OPINION

Hoods and poison in our politics

The one party is in government, the other, the official opposition, is leading in opinion polls and seeks to govern.

One would expect a greater sense of responsibility from both, a sense that they understand the dangers the country faces.

Maybe they could even show that they live in the same country and share in the wish for the people’s prosperity.

That is why Wednesday’s war of words between New Democracy and SYRIZA’s youth wing provoked feelings of pity for the present and fear for the future.

Sometimes the crisis seems to sharpen feelings and encourage actions which bring us to the edge of the abyss, waking memories and stirring fears of even worse times.

As citizens try to cope with privation and insecurity, organizations that should help lead the way out of crisis resort to the mentality of conflict which has cost us so much in the past.

The latest dispute showed that the protagonists wanted to stoke feelings of anger and fear in their followers.

They wanted to score political points, to polarize the climate even further, not to help normalize it.

It started with a statement by SYRIZA’s youth wing.

Noting that the next day (yesterday) was the fourth anniversary of the murder of 15-year-old schoolboy Alexis Grigoropoulos by a police officer, the party spoke of “a whole generation’s enraged response against the system of exploitation and violence.”

It added, “The uprising of December 2008 was a struggle for hope and the right to life.”

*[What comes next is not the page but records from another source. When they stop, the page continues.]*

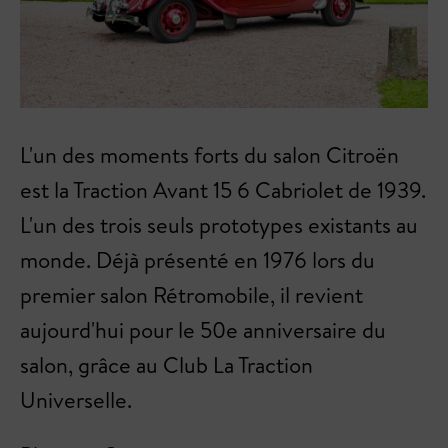
L'un des moments forts du salon Citroën
est la Traction Avant 15 6 Cabriolet de 1939.
L'un des trois seuls prototypes existants au
monde. Déjà présenté en 1976 lors du
premier salon Rétromobile, il revient
aujourd'hui pour le 50e anniversaire du
salon, grâce au Club La Traction
Universelle.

It left out that the spontaneous response gave way to something less spontaneous: days of anarchy, arson and looting, during which the ND government of the time simply looked on, until the “anti-establishment” leaders themselves grew to fear the chaos and retreated from the capital’s center.

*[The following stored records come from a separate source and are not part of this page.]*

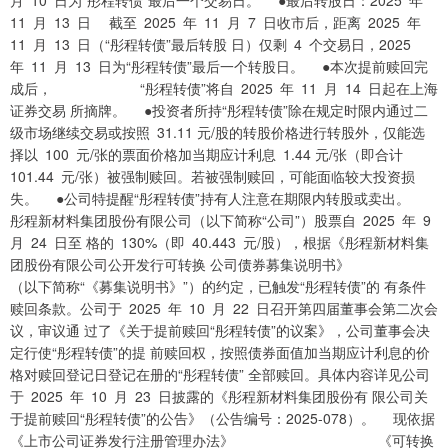
月 10 日为“彤程转债”最后一个交易日。 ●最后转股日：2025 年
11 月 13 日 截至 2025 年 11 月 7 日收市后，距离 2025 年
11 月 13 日（“彤程转债”最后转股 日）仅剩 4 个交易日，2025
年 11 月 13 日为“彤程转债”最后一个转股日。 ●本次提前赎回完
成后， “彤程转债”将自 2025 年 11 月 14 日起在上海
证券交易 所摘牌。 ●投资者所持“彤程转债”除在规定时限内通过二
级市场继续交易或按照 31.11 元/股的转股价格进行转股外，仅能选
择以 100 元/张的票面价格加当期应计利息 1.44 元/张（即合计
101.44 元/张）被强制赎回。若被强制赎回，可能面临较大投资损
失。 ●公司特提醒“彤程转债”持有人注意在期限内转股或卖出。
彤程新材料集团股份有限公司（以下简称“公司”）股票自 2025 年 9
月 24 日至 格的 130%（即 40.443 元/股），根据《彤程新材料集
团股份有限公司公开发行可转换 公司债券募集说明书》
（以下简称“《募集说明书》”）的约定，已触发“彤程转债”的 有条件
赎回条款。公司于 2025 年 10 月 22 日召开第四届董事会第二次会
议，审议通 过了《关于提前赎回“彤程转债”的议案》，公司董事会决
定行使“彤程转债”的提 前赎回权，按照债券面值加当期应计利息的价
格对赎回登记日登记在册的“彤程转债” 全部赎回。具体内容详见公司
于 2025 年 10 月 23 日披露的《彤程新材料集团股份有 限公司关
于提前赎回“彤程转债”的公告》（公告编号：2025-078）。 现依据
《上市公司证券发行注册管理办法》 《可转换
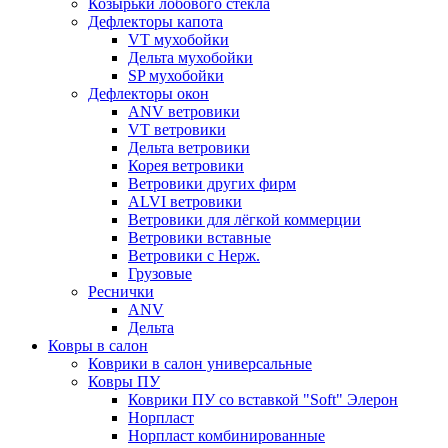
Козырьки лобового стекла
Дефлекторы капота
VT мухобойки
Дельта мухобойки
SP мухобойки
Дефлекторы окон
ANV ветровики
VT ветровики
Дельта ветровики
Корея ветровики
Ветровики других фирм
ALVI ветровики
Ветровики для лёгкой коммерции
Ветровики вставные
Ветровики с Нерж.
Грузовые
Реснички
ANV
Дельта
Ковры в салон
Коврики в салон универсальные
Ковры ПУ
Коврики ПУ со вставкой "Soft" Элерон
Норпласт
Норпласт комбинированные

In an attempt to show that they, too, can topple regimes and build myths like those of the past, and in reference to Greece’s bailout deal with its partners, SYRIZA’s youth declared: “We need no more pretexts. The exhausted government of the memorandum must be overturned right now… Let’s consign it to history.”

New Democracy, instead of simply pointing out its young rivals’ bloodthirsty foolishness, responded with its own delirium.

It claimed that SYRIZA’s MPs acted like “hooded traitors of the [Nazi] occupation” in naming and targeting police officers and their families.

It warned that the government and citizens would not allow new incidents such as the arson attack which killed three employees in a Marfin bank branch in 2010.

“No hoods will conceal them,” it said. SYRIZA’s youth wing, of course, replied with its own charges of “hooded traitors of the memorandum.”

The clash continued in this vein with more declarations and statements.

The two sides succeeded only in showing how far they are from the reality that citizens face.

And they encouraged the extremists on all sides – who don’t care for citizens at all.